For the 12-month period, Milford clawed out the highest gain in market share – rising 1 per cent to reach 7.1 per cent. In an almost mirror-image performance, AMP shed 1.1 per cent market share over the year, falling to 10.3 per cent by March 31.

“Overall Retail Managed Funds at the end of March totalled NZ$105.9bn, which was up 3.7% over the past year, despite dropping 7.9% during the March quarter, due to global investment markets dropping sharply with the fall initiated by the extraordinary quarantine measures enforced to slow the spread of the COVID-19 pandemic,” the PFL report says.

KiwiSaver was the only retail sector to grow FUM over the 12-month period, up 8.3 per cent to almost $61.8 billion, as other retail funds (-1.1 per cent) and superannuation funds (-7.9 per cent) faded over the year.

As at the end of March, other retail funds held about $37.6 billion while the super sector closed at almost $6.3 billion.
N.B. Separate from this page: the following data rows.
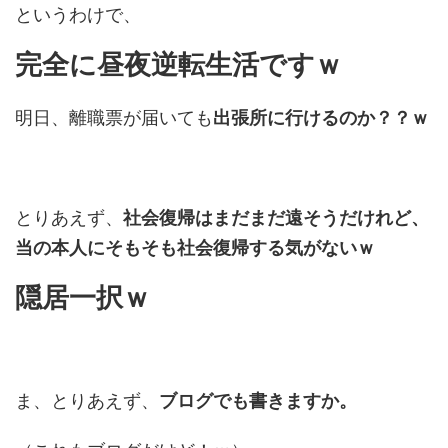
というわけで、
完全に昼夜逆転生活ですｗ
明日、離職票が届いても
出張所に行けるのか？？ｗ
とりあえず、
社会復帰はまだまだ遠そうだけれど、
当の本人にそもそも社会復帰する気がないｗ
隠居一択ｗ
ま、とりあえず、
ブログでも書きますか。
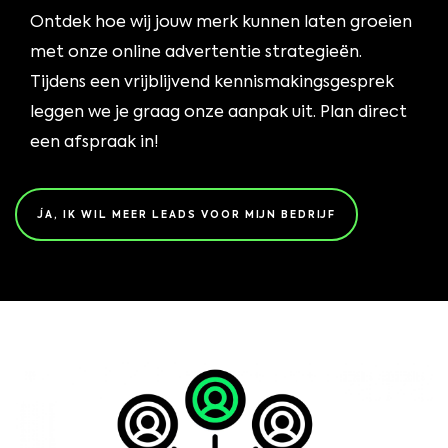
Ontdek hoe wij jouw merk kunnen laten groeien
met onze online advertentie strategieën.
Tijdens een vrijblijvend kennismakingsgesprek
leggen we je graag onze aanpak uit. Plan direct
een afspraak in!
JA, IK WIL MEER LEADS VOOR MIJN BEDRIJF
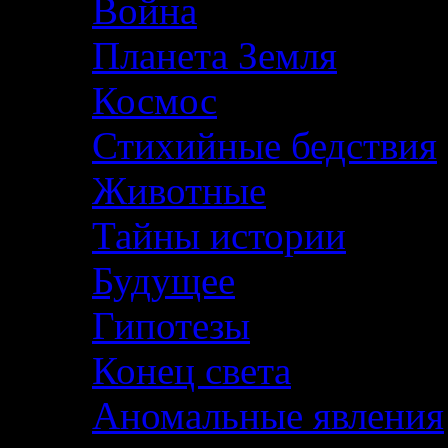
Война
Планета Земля
Космос
Стихийные бедствия
Животные
Тайны истории
Будущее
Гипотезы
Конец света
Аномальные явления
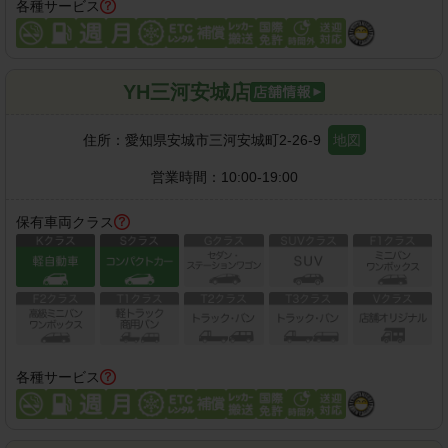
各種サービス
YH三河安城店
住所：
愛知県安城市三河安城町2-26-9
地図
営業時間：
10:00-19:00
保有車両クラス
各種サービス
Meanwhile, the forgotten ‘insurance and investment bonds’ category continued its journey to irrelevance, falling 15.5 per cent in 12 months to end at just $234 million.

About $35 billion flowed into the NZ retail managed funds sector during the 12 months to March 31, another record underwritten by KiwiSaver.

“During the latest March quarter reported Gross Inflows jumped 25.9% to NZ$10.4bn, while year on year they were up by 28.5%. Meanwhile corresponding Outflows increased even more sharply, up by a third, implying the past year was a period of higher volatility,” the PFL report says.

“Very significant annual Inflow growth was experienced by almost all participants including in particular some well over 30% increases that were reported by Milford (76.0%), Generate (58.2%), Fisher (52.5%), BNZ (49.5%), ANZ (38.0%) and Mercer (37.9%).”